Sadece on binlerce canımız da değil, evcil hayvanlardan oluşan can dostlarımızı, hayâllerimizi gerçekleştirecek birikimlerimizi, bağ kurduğumuz eşyalarımızı, yıllarımızı alan verilerimizi ve kitaplarımızı, evrensel dili oluşturan enstrümanlarımızı, gelinliklerimizi, damatlıklarımızı ve çeyizlerimizi, siyah beyaz albümlerimizi, top koşturduğumuz cadde ve sokakları, saklandığımız bağları bahçeleri, kurnasından kana kana su içtiğimiz çeşmeleri, tarihî camilerin minberlerini ve mihraplarını, ezan yankılanan minarelerini, velhasıl asırlık hatıralarımızı yitirdiğimizi, diğer bir tanımla bir gecede hafızamızın silindiğini…

Unutmayın! Unutursanız şayet, unutulursunuz!
Oysa “Ne yaparsan yap, işinin en iyisini yap!” prensibiyle büyüyen, büyütülen nesillerdik ve her şey insan içindi. İyilik şiarımızdı. Yeryüzüne inmiş en son dinin temsilcileriydik ve “akıl” bizim vazgeçilmez kılavuzumuzdu. “Bir Türk dünyaya bedel” deyip bununla övünüyor, yurtta barış, dünyada barış istiyorduk.

Ve en önemlisi, “biz bize yeterdik”. Birlik ve dirlikle yan yana yürüyen iki kardeşin soyundan geliyorduk. Sağ elin verdiğini sol elimizden gizliyorduk.

Ne oldu da bu güzel hasletleri yerine getiren büyük çoğunluğun iyilik ve güzelliğini perdeleyen azınlığın bir parçası olduk? En önemlisi, tüm bu güzel hasletleri unuttuk ve ne oldu da bunlara muhalif davranışları sergiler olduk?

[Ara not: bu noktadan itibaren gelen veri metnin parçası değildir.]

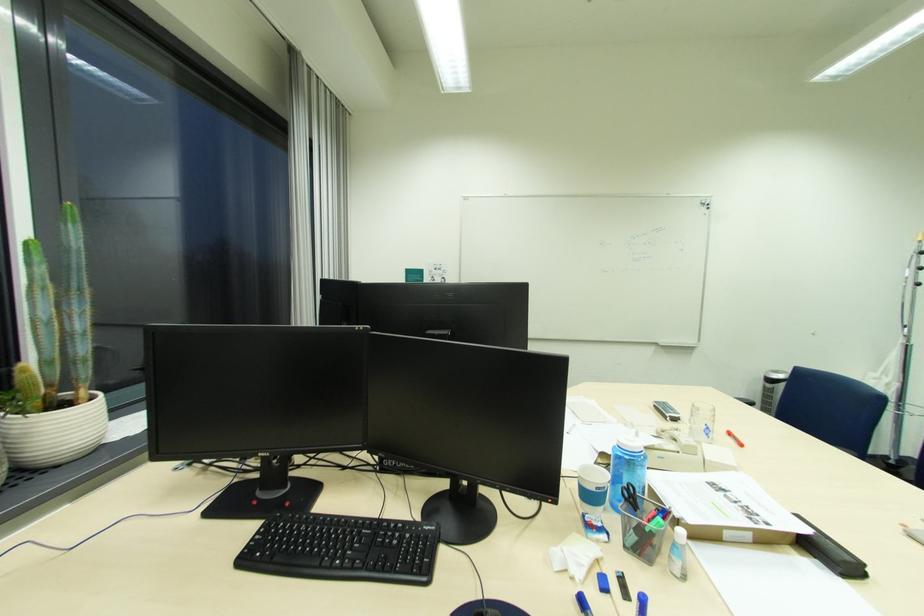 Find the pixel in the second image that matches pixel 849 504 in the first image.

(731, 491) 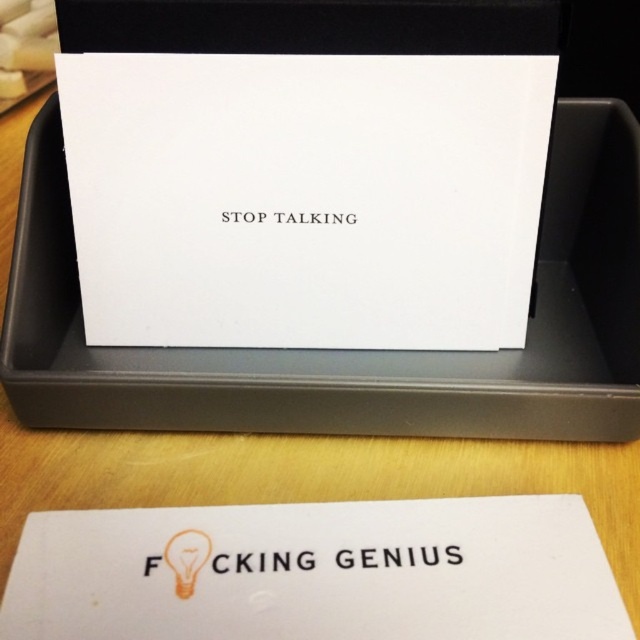 Is white paper at center to the right of white matte card at center from the viewer's perspective?

Yes, white paper at center is to the right of white matte card at center.

Who is positioned more to the right, white paper at center or white matte card at center?

white paper at center is more to the right.

Is point (236, 364) farther from viewer compared to point (294, 560)?

That is True.

The image size is (640, 640). Find the location of `white paper at center`. white paper at center is located at coordinates (355, 349). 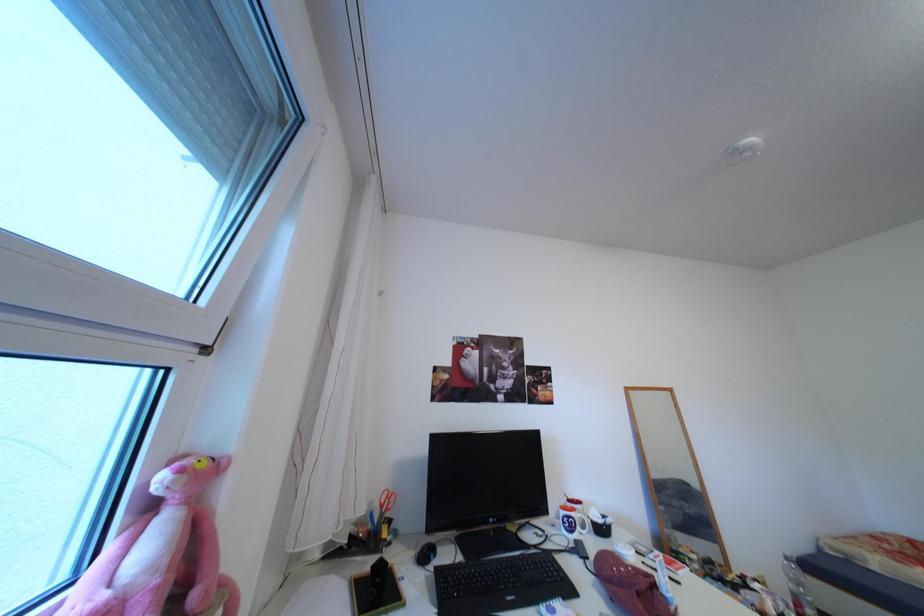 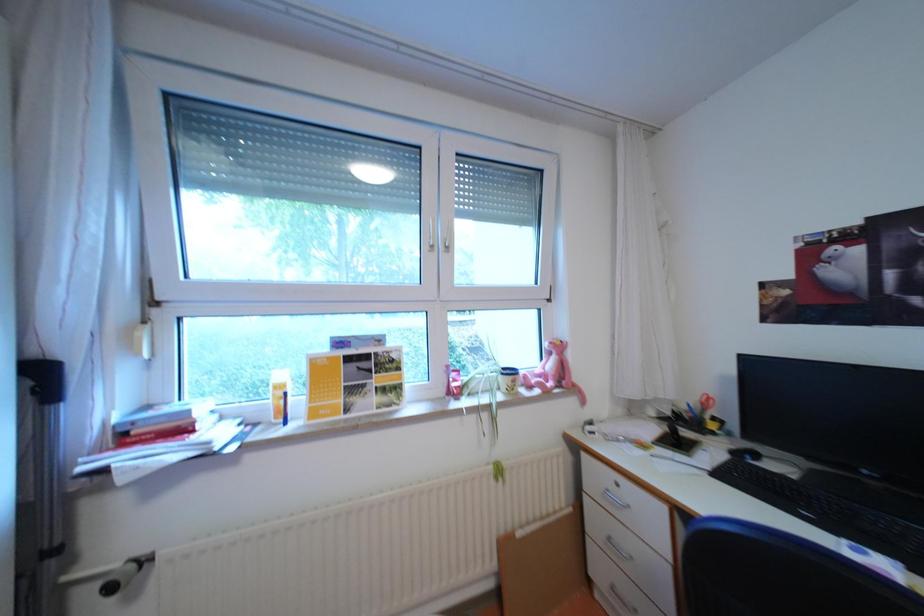 Question: The camera is either moving clockwise (left) or counter-clockwise (right) around the object. The first image is from the beginning of the video and the second image is from the end. Is the camera moving left or right when shooting the video?

Choices:
 (A) Left
 (B) Right

Answer: (B) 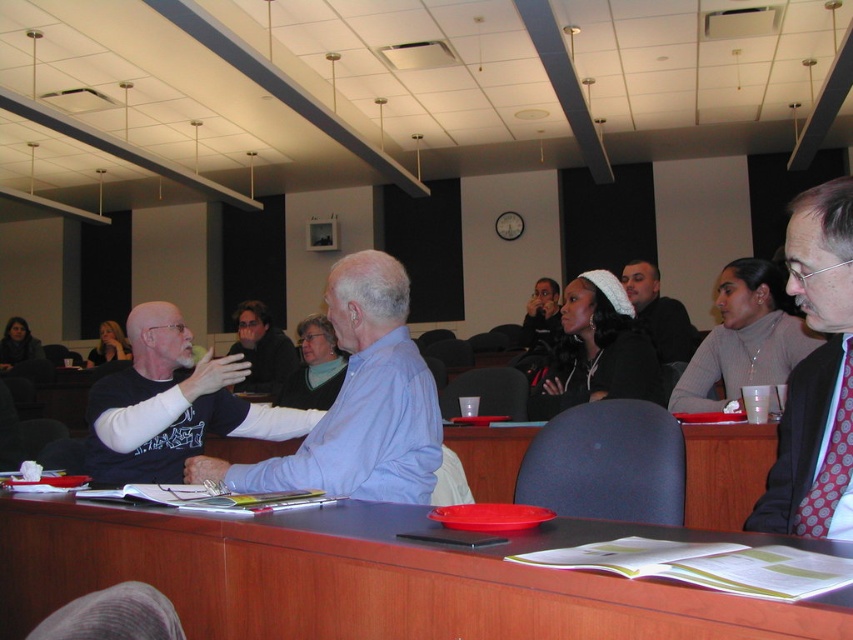 Which is more to the right, brown wood table at center or polka dot tie at right?

From the viewer's perspective, polka dot tie at right appears more on the right side.

Is brown wood table at center shorter than polka dot tie at right?

Yes, brown wood table at center is shorter than polka dot tie at right.

The image size is (853, 640). What do you see at coordinates (372, 577) in the screenshot?
I see `brown wood table at center` at bounding box center [372, 577].

Image resolution: width=853 pixels, height=640 pixels. I want to click on brown wood table at center, so click(x=372, y=577).

Is white knit hat at center thinner than red dotted tie at right?

No.

Is white knit hat at center above red dotted tie at right?

Correct, white knit hat at center is located above red dotted tie at right.

Is point (622, 333) farther from camera compared to point (830, 497)?

Yes, point (622, 333) is behind point (830, 497).

Find the location of a particular element. white knit hat at center is located at coordinates (596, 349).

Looking at this image, between white knit hat at center and dark brown hair at center, which one has more height?

Standing taller between the two is dark brown hair at center.

Does point (607, 323) lie behind point (662, 314)?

Oysa elinden ve dilinden emin olandı Müslüman. Ne ara kaybettik benliğimizi ve ne ara yitirdik geçmişle olan o sarsılmaz bağımızı?

İpek pijamasıyla, eşi ve evlâdıyla, çelik kasalarda tuttuğu altın ve dövizle, yarınları düşlediği hayâllerle, binbir umutla yatağa girenlerin o gecenin sabahına sevdiklerini ve iş yerlerini enkaz altında bırakan kişiler olarak uyandıklarına, ayaklarına terlik geçirmek için fırsat bulamadıklarına, eksi 20 dereceyi bulan karlı ve yağmurlu havada çığlık atarak çaresizliklerini haykırdıklarına, uzatılan bir dilim kuru ekmeğin, bir bardak suyun, kuru montun, kabanın ve ayakkabının çok daha değerli olduğunu vurguladıklarına şahitlik etmedik mi?

Peki, ne oldu da daha önce milyonluk rakamlara erişen ve göğü delen binaların iki üç dakika içinde toza büründüğünü ve kıymetini yitirdiğini, kalbini kırdıklarımız, ödeyemediğimiz borçlar, ifa edemediğimiz ibadetler için nedamet yaşadığımızı unuttuk?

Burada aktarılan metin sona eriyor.